## ACTION ITEM
Copy each line of the data below in which the word "平均配速" can be found.

(DATA EXCERPTS begins)

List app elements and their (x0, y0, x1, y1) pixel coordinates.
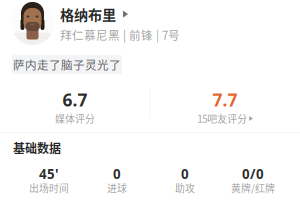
staticText: 0 (181, 165, 189, 183)
staticText: 7.7 (212, 88, 238, 111)
staticText: 基础数据 (13, 139, 61, 156)
staticText: 0 (113, 165, 121, 183)
staticText: 45' (39, 165, 59, 183)
staticText: 助攻 (175, 181, 195, 195)
staticText: 15吧友评分 (197, 111, 247, 126)
staticText: 6.7 (62, 88, 88, 111)
staticText: 出场时间 (29, 181, 69, 195)
staticText: 黄牌/红牌 (231, 181, 275, 195)
staticText: 媒体评分 (55, 111, 95, 126)
staticText: 进球 (107, 181, 127, 195)
button[interactable]: 7.7 (150, 87, 300, 127)
staticText: 格纳布里 (60, 4, 116, 24)
staticText: 萨内走了脑子灵光了 (13, 56, 121, 73)
button[interactable]: 6.7 (0, 87, 150, 127)
button[interactable]: 格纳布里 (11, 2, 300, 45)
staticText: 拜仁慕尼黑 | 前锋 | 7号 (60, 26, 180, 43)
staticText: 0/0 (242, 165, 264, 183)
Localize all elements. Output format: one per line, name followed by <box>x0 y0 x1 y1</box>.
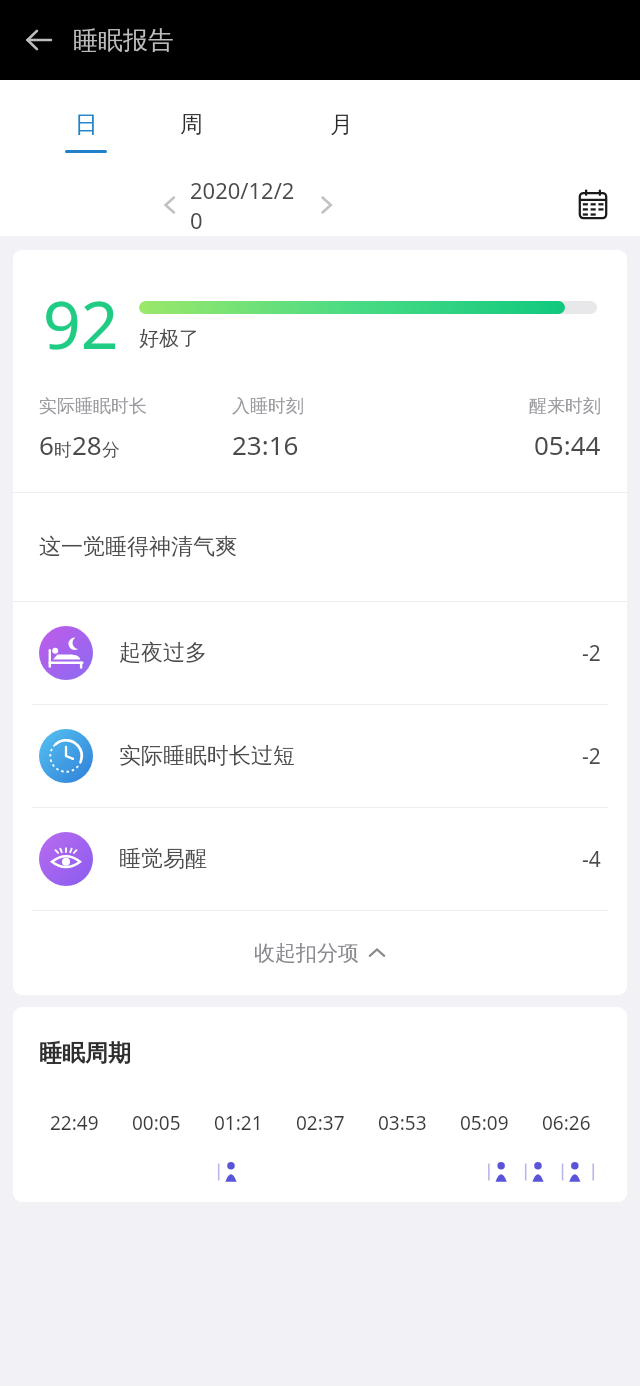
button[interactable]: 周 <box>170 98 320 150</box>
staticText: -2 <box>582 742 601 771</box>
button[interactable]: 这一觉睡得神清气爽 <box>13 493 627 601</box>
staticText: -2 <box>582 639 601 668</box>
staticText: 醒来时刻 <box>529 395 601 418</box>
staticText: 收起扣分项 <box>254 940 359 966</box>
staticText: 06:26 <box>542 1110 591 1136</box>
staticText: 05:09 <box>460 1110 509 1136</box>
staticText: 好极了 <box>139 326 199 351</box>
button[interactable]: 日 <box>65 98 170 150</box>
staticText: 实际睡眠时长 <box>39 395 147 418</box>
staticText: 入睡时刻 <box>232 395 304 418</box>
staticText: 这一觉睡得神清气爽 <box>39 533 237 561</box>
staticText: 92 <box>43 278 119 368</box>
button[interactable]: 收起扣分项 <box>13 911 627 995</box>
button[interactable]: Pick date <box>566 178 620 232</box>
staticText: 22:49 <box>50 1110 99 1136</box>
staticText: 时 <box>54 439 72 462</box>
button[interactable]: 睡觉易醒 <box>13 808 627 910</box>
staticText: 6 <box>39 427 54 462</box>
staticText: 日 <box>75 110 98 139</box>
staticText: 00:05 <box>132 1110 181 1136</box>
button[interactable]: 起夜过多 <box>13 602 627 704</box>
staticText: 睡眠周期 <box>39 1039 131 1068</box>
staticText: 起夜过多 <box>119 639 582 667</box>
staticText: 05:44 <box>534 427 601 462</box>
button[interactable]: Previous day <box>150 185 190 225</box>
staticText: 2020/12/20 <box>190 175 306 235</box>
staticText: 03:53 <box>378 1110 427 1136</box>
button[interactable]: 月 <box>320 98 470 150</box>
staticText: 实际睡眠时长过短 <box>119 742 582 770</box>
staticText: 睡觉易醒 <box>119 845 582 873</box>
staticText: 02:37 <box>296 1110 345 1136</box>
staticText: 23:16 <box>232 427 299 462</box>
staticText: 周 <box>180 110 203 139</box>
staticText: 01:21 <box>214 1110 263 1136</box>
staticText: 28 <box>72 427 102 462</box>
staticText: -4 <box>582 845 601 874</box>
staticText: 分 <box>102 439 120 462</box>
staticText: 睡眠报告 <box>73 25 173 56</box>
button[interactable]: Back <box>17 18 61 62</box>
button[interactable]: Next day <box>306 185 346 225</box>
staticText: 月 <box>330 110 353 139</box>
button[interactable]: 实际睡眠时长过短 <box>13 705 627 807</box>
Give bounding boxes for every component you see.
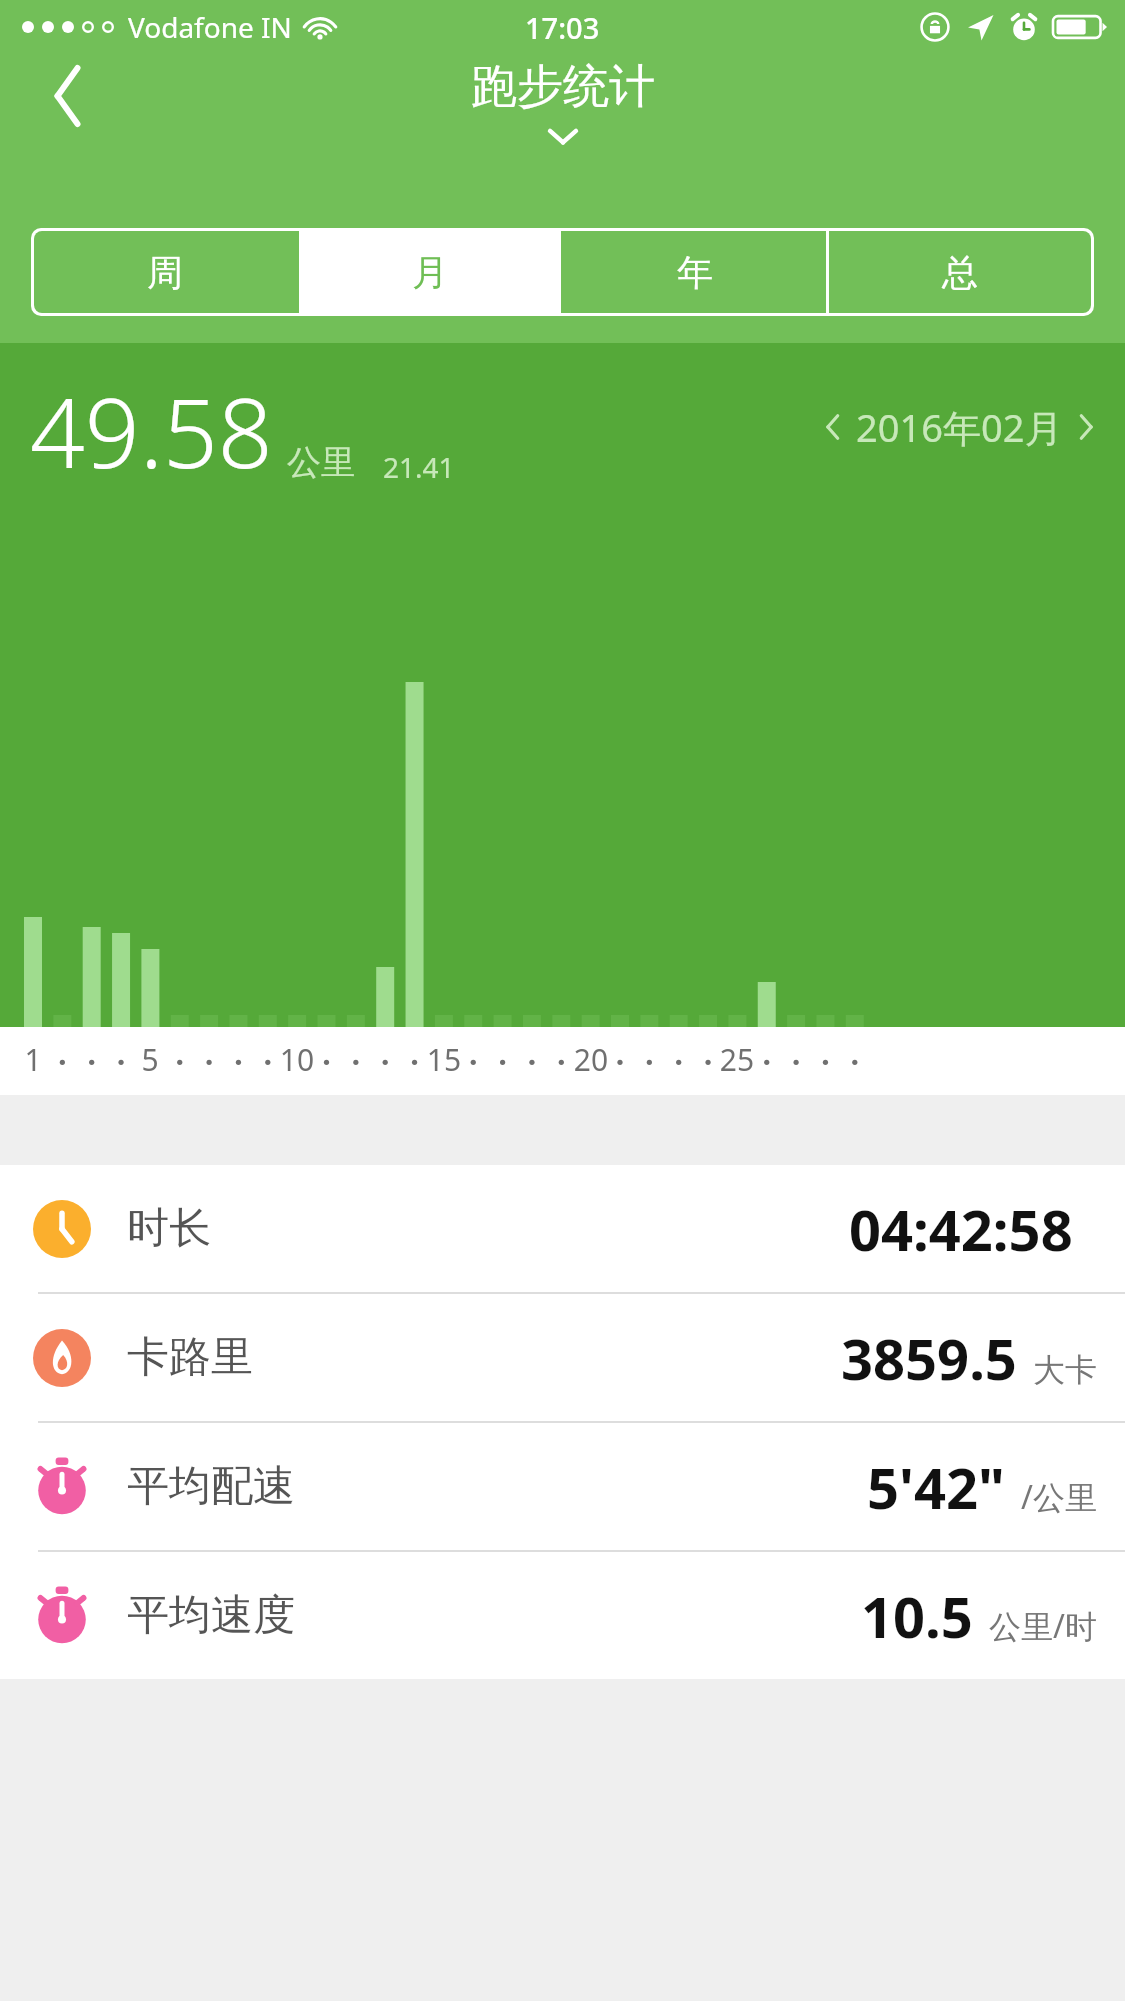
staticText: 跑步统计 [471, 58, 655, 116]
staticText: /公里 [1021, 1475, 1097, 1519]
staticText: 49.58 [30, 365, 273, 496]
staticText: 平均速度 [127, 1589, 295, 1642]
staticText: Vodafone IN [128, 8, 292, 46]
staticText: 时长 [127, 1202, 211, 1255]
staticText: 5'42" [867, 1449, 1005, 1525]
staticText: 公里 [287, 441, 355, 484]
button[interactable]: 2016年02月 [820, 401, 1099, 453]
staticText: 年 [677, 250, 713, 295]
staticText: 3859.5 [841, 1320, 1017, 1396]
button[interactable]: Expand [536, 120, 590, 154]
button[interactable]: 平均配速 [0, 1423, 1125, 1550]
staticText: 平均配速 [127, 1460, 295, 1513]
staticText: 21.41 [383, 448, 455, 486]
staticText: 10.5 [861, 1578, 973, 1654]
button[interactable]: 月 [299, 231, 561, 313]
staticText: 2016年02月 [856, 401, 1063, 453]
staticText: 大卡 [1033, 1350, 1097, 1390]
button[interactable]: Back [30, 58, 106, 134]
staticText: 公里/时 [989, 1604, 1097, 1648]
staticText: 25 [697, 1039, 777, 1080]
staticText: 卡路里 [127, 1331, 253, 1384]
staticText: 04:42:58 [849, 1191, 1073, 1267]
staticText: 1 [0, 1039, 73, 1080]
staticText: 总 [942, 250, 978, 295]
button[interactable]: 平均速度 [0, 1552, 1125, 1679]
staticText: 月 [412, 250, 448, 295]
button[interactable]: 卡路里 [0, 1294, 1125, 1421]
staticText: 20 [551, 1039, 631, 1080]
staticText: 周 [147, 250, 183, 295]
button[interactable]: 年 [564, 231, 826, 313]
staticText: 15 [404, 1039, 484, 1080]
button[interactable]: 周 [34, 231, 296, 313]
staticText: 17:03 [525, 8, 600, 47]
button[interactable]: 时长 [0, 1165, 1125, 1292]
staticText: 10 [257, 1039, 337, 1080]
button[interactable]: 总 [829, 231, 1091, 313]
staticText: 5 [110, 1039, 190, 1080]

(DATA EXCERPTS ends)

## OUTPUT
button[interactable]: 平均配速 [0, 1423, 1125, 1550]
staticText: 平均配速 [127, 1460, 295, 1513]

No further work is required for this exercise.